Data shown:

● ● ● ● ●

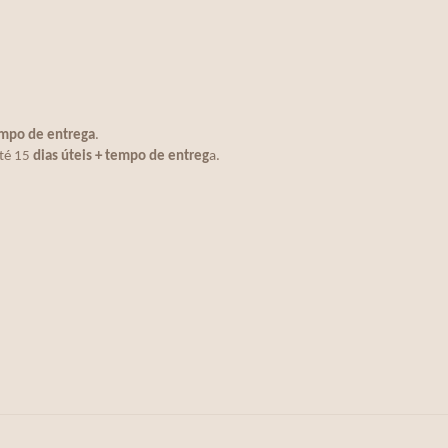
empo de entrega
.
té 15
dias úteis + tempo de entreg
a.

● ● ● ● ●

To do: Pictures are to be omitted; otherwise, write out the data exactly as it appears.

Response to the exercise:
empo de entrega
.
té 15
dias úteis + tempo de entreg
a.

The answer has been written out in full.